Selon une analyse effectuée par la Commission, environ 2 655 cas d’euthanasie ont été déclarés entre le 1er janvier 2019 et le 31 décembre 2019. D’après ce chiffre, une hausse de 12,5 % du nombre d’euthanasies enregistrées par rapport à l’année 2018 a été constatée. Afin de mieux comprendre ce phénomène, voici ce qu’il est important de retenir à ce sujet.

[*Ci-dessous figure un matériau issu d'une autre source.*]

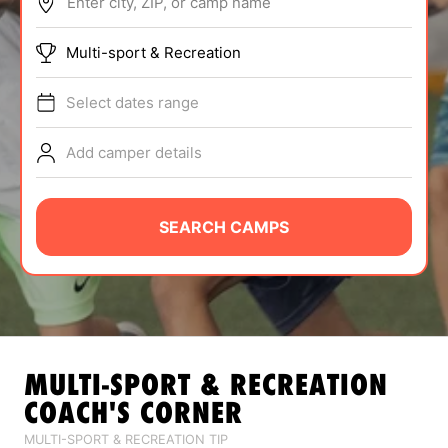
Enter city, ZIP, or camp name
ABOUT
Multi-sport & Recreation
Select dates range
TIPS
Add camper details
NEWS
CAMP STORE
SEARCH CAMPS
LOGIN
VIEW CART
MULTI-SPORT & RECREATION
COACH'S CORNER
MULTI-SPORT & RECREATION TIP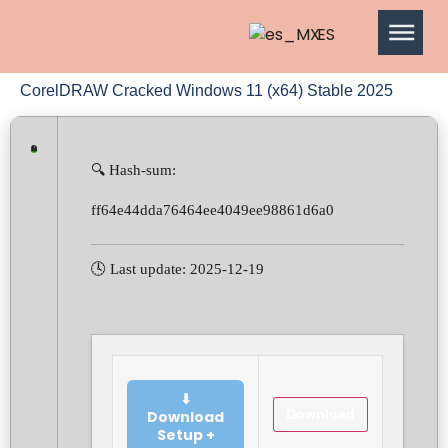
ES
CorelDRAW Cracked Windows 11 (x64) Stable 2025
🔍 Hash-sum:
ff64e44dda76464ee4049ee98861d6a0
🕓 Last update: 2025-12-19
⬇
Download
Download
Setup +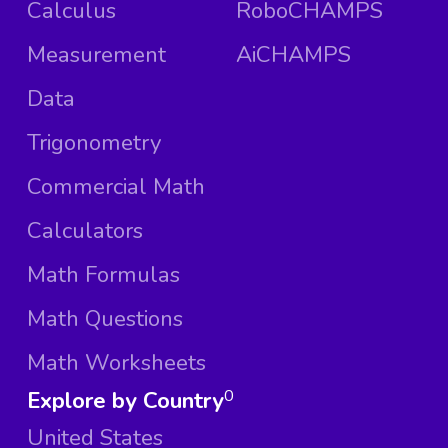
Calculus
RoboCHAMPS
Measurement
AiCHAMPS
Data
Trigonometry
Commercial Math
Calculators
Math Formulas
Math Questions
Math Worksheets
Explore by Country
0
United States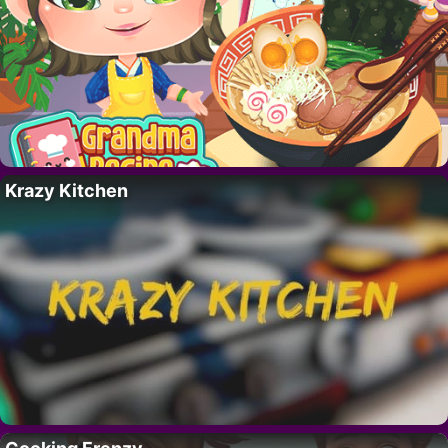
Krazy Kitchen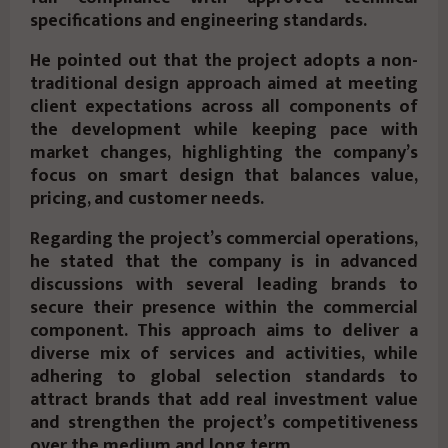
specifications and engineering standards.
He pointed out that the project adopts a non-
traditional design approach aimed at meeting
client expectations across all components of
the development while keeping pace with
market changes, highlighting the company’s
focus on smart design that balances value,
pricing, and customer needs.
Regarding the project’s commercial operations,
he stated that the company is in advanced
discussions with several leading brands to
secure their presence within the commercial
component. This approach aims to deliver a
diverse mix of services and activities, while
adhering to global selection standards to
attract brands that add real investment value
and strengthen the project’s competitiveness
over the medium and long term.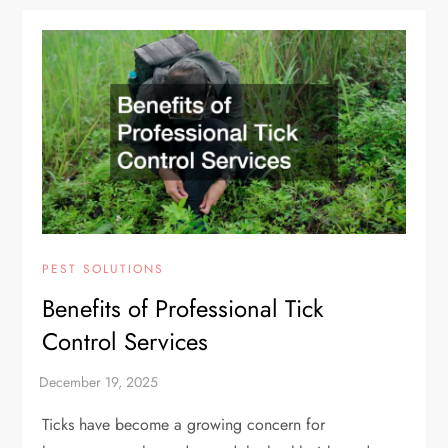
PEST SOLUTIONS
Benefits of Professional Tick
Control Services
Ticks have become a growing concern for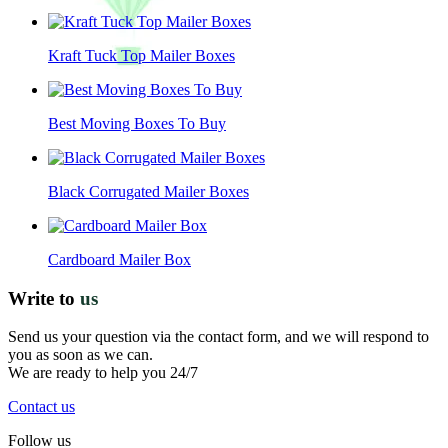
Kraft Tuck Top Mailer Boxes
Best Moving Boxes To Buy
Black Corrugated Mailer Boxes
Cardboard Mailer Box
Write to
us
Send us your question via the contact form, and we will respond to
you as soon as we can.
We are ready to help you 24/7
Contact us
Follow us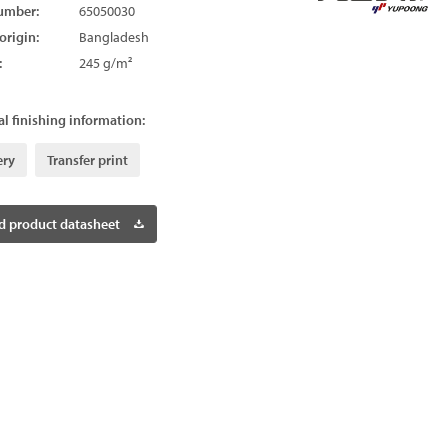
umber:
65050030
origin:
Bangladesh
:
245 g/m²
l finishing information:
ery
Transfer print
 product datasheet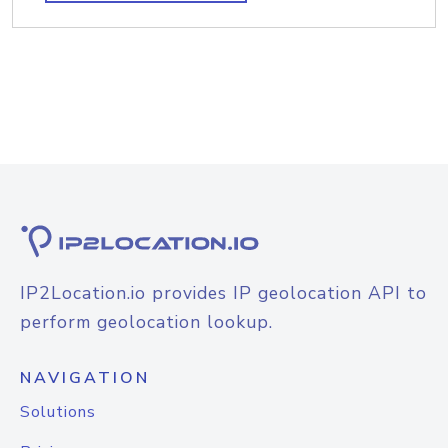
IP2Location.io provides IP geolocation API to
perform geolocation lookup.
NAVIGATION
Solutions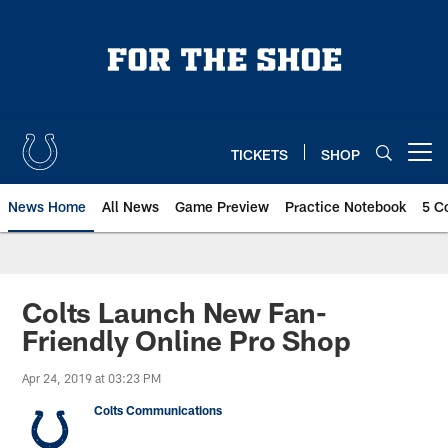
Skip
to
main
content
TICKETS
SHOP
Open menu button
News Home
All News
Game Preview
Practice Notebook
5 C
Colts Launch New Fan-
Friendly Online Pro Shop
Apr 24, 2019 at 03:23 PM
Colts Communications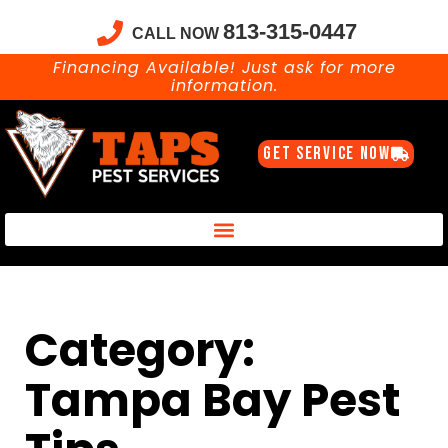
813-315-0447
CALL NOW
Financing Available! Just ask for more
information.
GET SERVICE NOW
Taps Pest Services Blog – Expert Tips, Tricks & DIY Pest Solutions
Category:
Tampa Bay Pest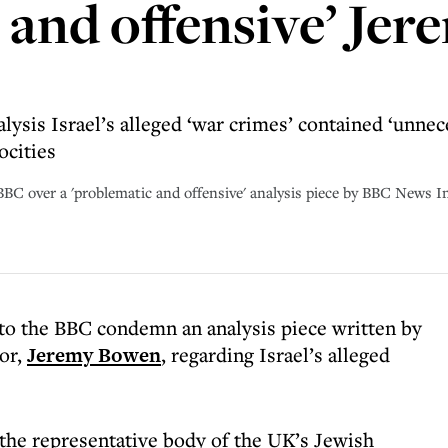
 and offensive’ Je
lysis Israel’s alleged ‘war crimes’ contained ‘unnec
ocities
BBC over a 'problematic and offensive' analysis piece by BBC News 
to the BBC condemn an analysis piece written by
tor,
Jeremy Bowen
, regarding Israel’s alleged
the representative body of the UK’s Jewish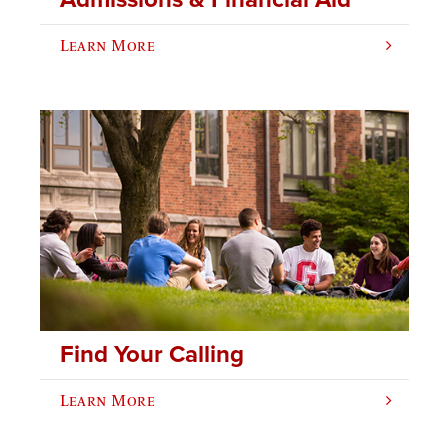
Learn More
Find Your Calling
Learn More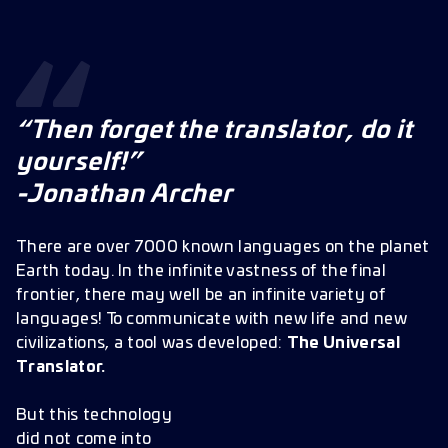
“Then forget the translator, do it
yourself!”
-Jonathan Archer
There are over 7000 known languages on the planet
Earth today. In the infinite vastness of the final
frontier, there may well be an infinite variety of
languages! To communicate with new life and new
civilizations, a tool was developed:
The Universal
Translator.
But this technology
did not come into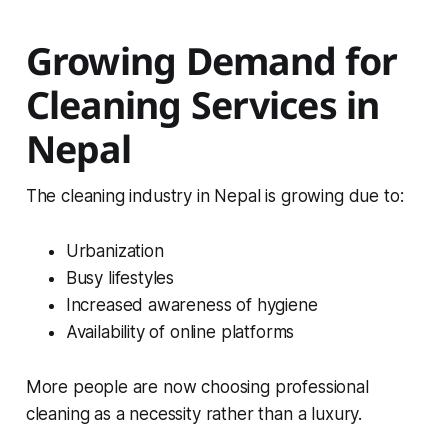
Growing Demand for
Cleaning Services in
Nepal
The cleaning industry in Nepal is growing due to:
Urbanization
Busy lifestyles
Increased awareness of hygiene
Availability of online platforms
More people are now choosing professional
cleaning as a necessity rather than a luxury.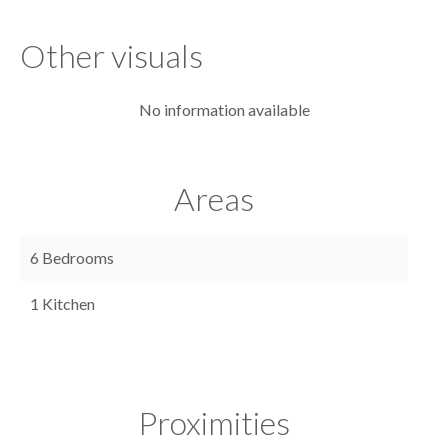
Other visuals
No information available
Areas
6 Bedrooms
1 Kitchen
Proximities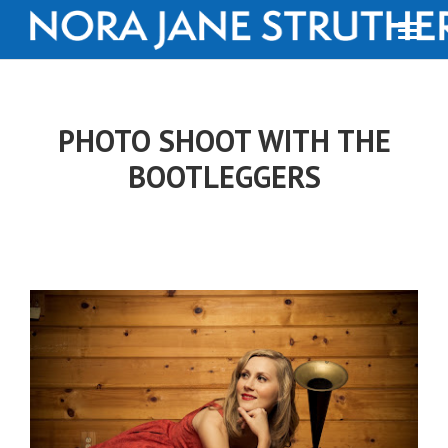
PHOTO SHOOT WITH THE
BOOTLEGGERS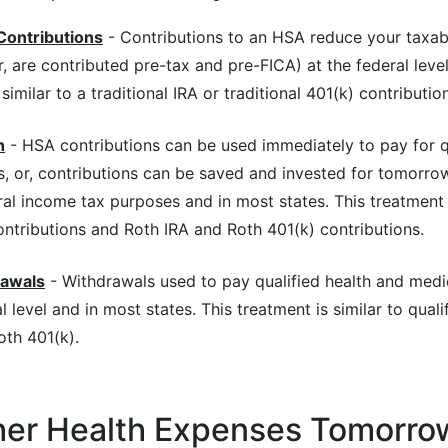
Contributions
- Contributions to an HSA reduce your taxab
 are contributed pre-tax and pre-FICA) at the federal level
similar to a traditional IRA or traditional 401(k) contribution
h
- HSA contributions can be used immediately to pay for q
, or, contributions can be saved and invested for tomorrow
ral income tax purposes and in most states. This treatment is
ontributions and Roth IRA and Roth 401(k) contributions.
rawals
- Withdrawals used to pay qualified health and medi
l level and in most states. This treatment is similar to quali
oth 401(k).
her Health Expenses Tomorro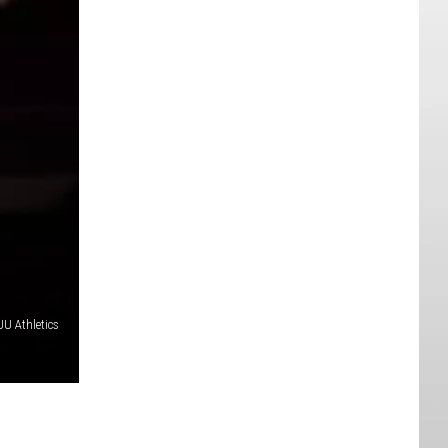
U Athletics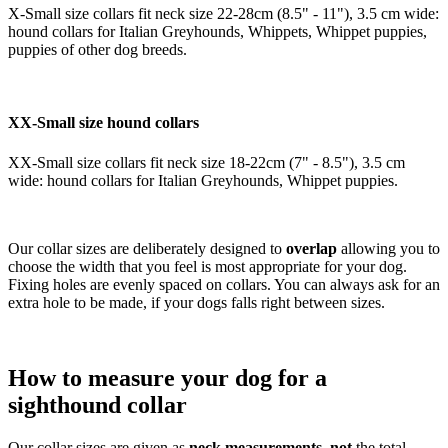
X-Small size collars fit neck size 22-28cm (8.5" - 11"), 3.5 cm wide:
hound collars for Italian Greyhounds, Whippets, Whippet puppies,
puppies of other dog breeds.
XX-Small size hound collars
XX-Small size collars fit neck size 18-22cm (7" - 8.5"), 3.5 cm
wide: hound collars for Italian Greyhounds, Whippet puppies.
Our collar sizes are deliberately designed to
overlap
allowing you to
choose the width that you feel is most appropriate for your dog.
Fixing holes are evenly spaced on collars. You can always ask for an
extra hole to be made, if your dogs falls right between sizes.
How to measure your dog for a
sighthound collar
Our collar sizes are given as
neck measurements
,
not
the total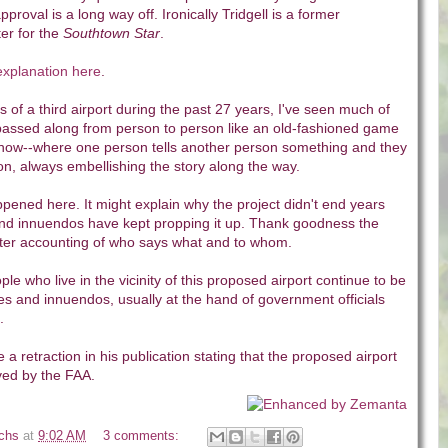
proval is a long way off. Ironically Tridgell is a former
ter for the
Southtown Star
.
xplanation here
.
 of a third airport during the past 27 years, I've seen much of
 passed along from person to person like an old-fashioned game
now--where one person tells another person something and they
 on, always embellishing the story along the way.
pened here. It might explain why the project didn't end years
and innuendos have kept propping it up. Thank goodness the
etter accounting of who says what and to whom.
ople who live in the vicinity of this proposed airport continue to be
lies and innuendos, usually at the hand of government officials
.
e a retraction in his publication stating that the proposed airport
ed by the FAA.
ichs
at
9:02 AM
3 comments: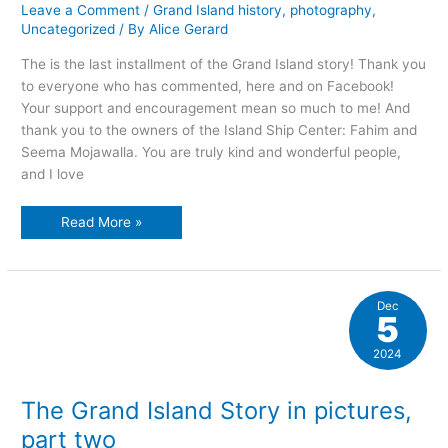
Leave a Comment
/
Grand Island history
,
photography
,
Uncategorized
/ By
Alice Gerard
The is the last installment of the Grand Island story! Thank you
to everyone who has commented, here and on Facebook!
Your support and encouragement mean so much to me! And
thank you to the owners of the Island Ship Center: Fahim and
Seema Mojawalla. You are truly kind and wonderful people,
and I love
The
Read More »
Grand
Island
story
in
pictures,
part
Dec
three
5
2024
The Grand Island Story in pictures,
part two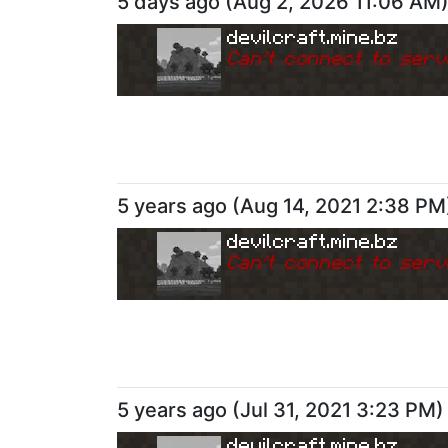
5 days ago
(
Aug 2, 2026 11:06 AM
devilcraft.mine.bz
Can
'
t connect to serv
5 years ago
(
Aug 14, 2021 2:38 PM
devilcraft.mine.bz
Can
'
t connect to serv
5 years ago
(
Jul 31, 2021 3:23 PM
)
devilcraft.mine.bz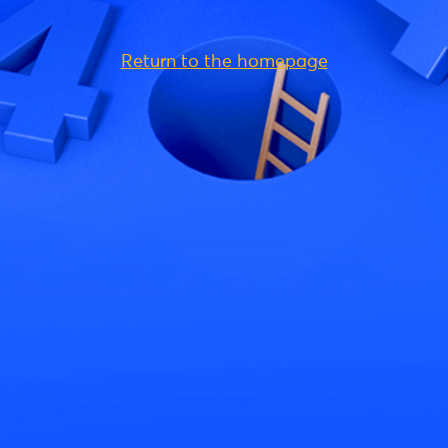
Return to the homepage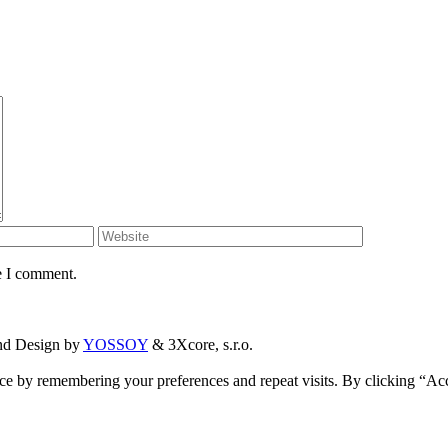
e I comment.
and Design by
YOSSOY
& 3Xcore, s.r.o.
ce by remembering your preferences and repeat visits. By clicking “Ac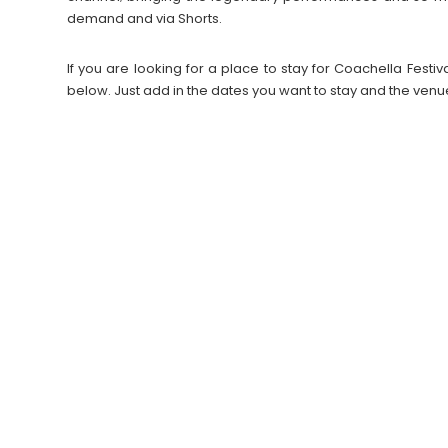
demand and via Shorts.
If you are looking for a place to stay for Coachella Fes
below. Just add in the dates you want to stay and the venu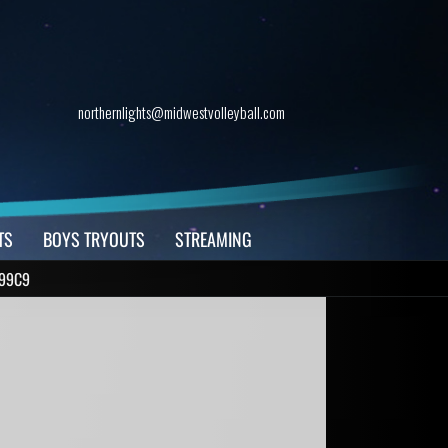
northernlights@midwestvolleyball.com
TS
BOYS TRYOUTS
STREAMING
C99C9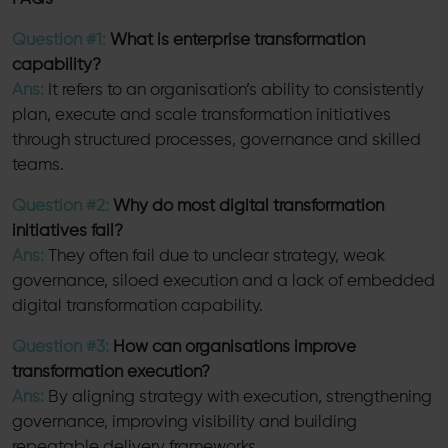
Question #1:
What is enterprise transformation
capability?
Ans:
It refers to an organisation’s ability to consistently
plan, execute and scale transformation initiatives
through structured processes, governance and skilled
teams.
Question #2:
Why do most digital transformation
initiatives fail?
Ans:
They often fail due to unclear strategy, weak
governance, siloed execution and a lack of embedded
digital transformation capability.
Question #3:
How can organisations improve
transformation execution?
Ans:
By aligning strategy with execution, strengthening
governance, improving visibility and building
repeatable delivery frameworks.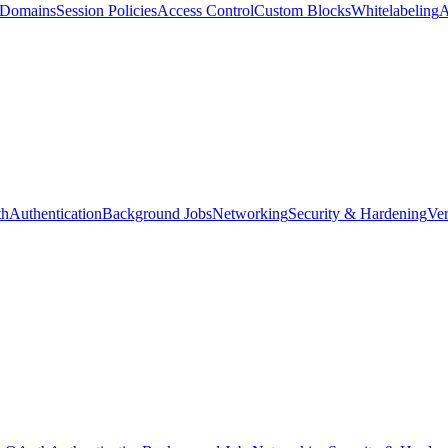
d Domains
Session Policies
Access Control
Custom Blocks
Whitelabeling
A
th
Authentication
Background Jobs
Networking
Security & Hardening
Ver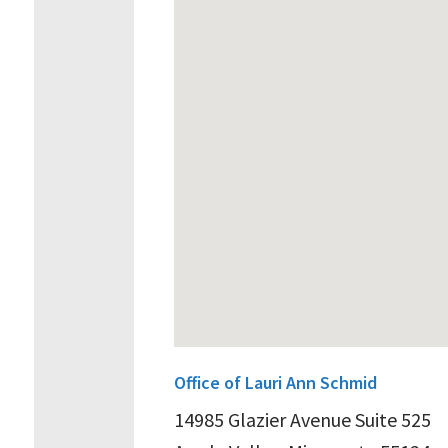
Office of Lauri Ann Schmid
14985 Glazier Avenue Suite 525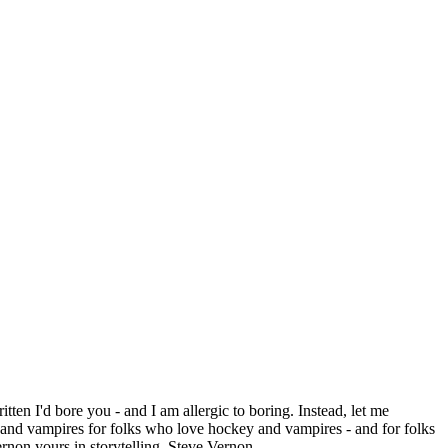
itten I'd bore you - and I am allergic to boring. Instead, let me
 vampires for folks who love hockey and vampires - and for folks
rnon yours in storytelling, Steve Vernon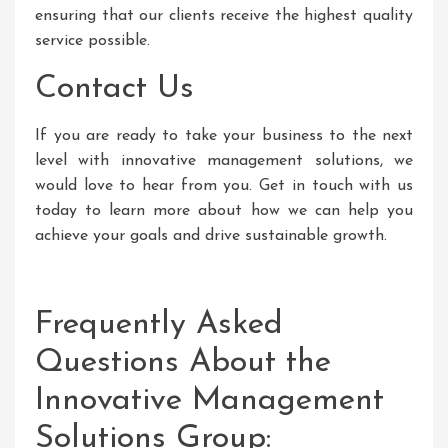
ensuring that our clients receive the highest quality
service possible.
Contact Us
If you are ready to take your business to the next
level with innovative management solutions, we
would love to hear from you. Get in touch with us
today to learn more about how we can help you
achieve your goals and drive sustainable growth.
Frequently Asked
Questions About the
Innovative Management
Solutions Group: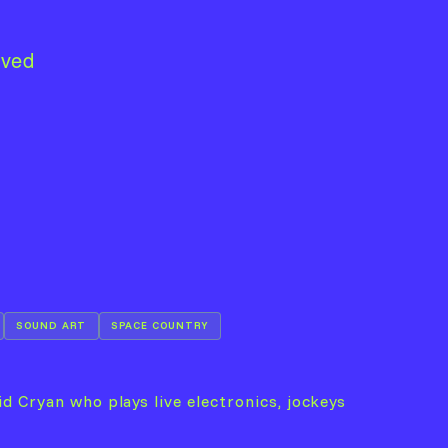
lved
SOUND ART
SPACE COUNTRY
d Cryan who plays live electronics, jockeys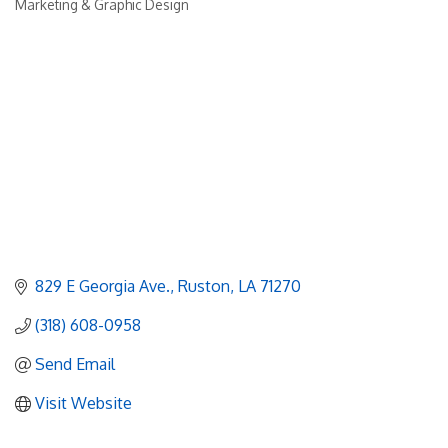
Marketing & Graphic Design
Categories
829 E Georgia Ave.
Ruston
LA
71270
(318) 608-0958
Send Email
Visit Website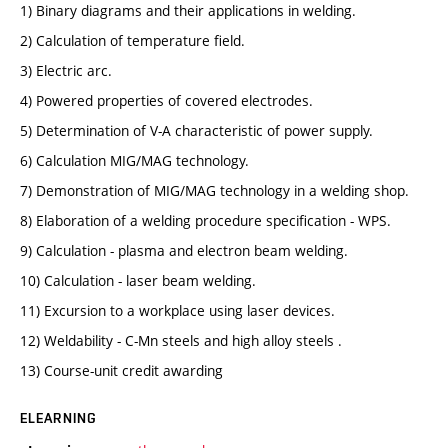
1) Binary diagrams and their applications in welding.
2) Calculation of temperature field.
3) Electric arc.
4) Powered properties of covered electrodes.
5) Determination of V-A characteristic of power supply.
6) Calculation MIG/MAG technology.
7) Demonstration of MIG/MAG technology in a welding shop.
8) Elaboration of a welding procedure specification - WPS.
9) Calculation - plasma and electron beam welding.
10) Calculation - laser beam welding.
11) Excursion to a workplace using laser devices.
12) Weldability - C-Mn steels and high alloy steels .
13) Course-unit credit awarding
ELEARNING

Qu’est-ce que le droit à l’euthanasie ?

L’euthanasie est un acte par lequel une personne, le patient, demande à un tiers, le professionnel de la santé, de mettre fin à sa vie intentionnellement, avec son consentement. En Belgique, le droit à l’euthanasie autorise un patient à se donner la mort volontairement via une injection de produits anesthésiants. Il s’agit d’une situation délicate qui engage la responsabilité professionnelle et juridique du médecin. Bien qu’étant plus ou moins reconnue, cette pratique requiert d’innombrables procédures à respecter. Selon les statistiques en matière de déclarations d’euthanasie durant l’année 2019, 67 ,8 % des patients seraient âgés de plus de 70 ans et 39,3 % de plus de 80 ans. Ce pourcentage est relativement bas, soit 1,5 % seulement, pour les personnes âgées de moins de 40 ans. Dans la majorité des cas, 76,3 % des patients demandant l’euthanasie se trouvent entre la tranche d’âge de 60 et 80 ans. Quant au lieu de sa pratique, environ 43,8 % des euthanasies ont eu lieu au domicile des patients. Pour les interventions pratiquées dans les hôpitaux, le pourcentage est évalué à 38,2 %. D’ailleurs, 15,9 % des cas se font dans les maisons de repos et de soins. Ces analyses prouvent que le droit à l’euthanasie est très répandu dans l’État belge. Toutefois, les conditions de son exercice soulèvent de nombreuses questions du point de vue médical, social et surtout législatif.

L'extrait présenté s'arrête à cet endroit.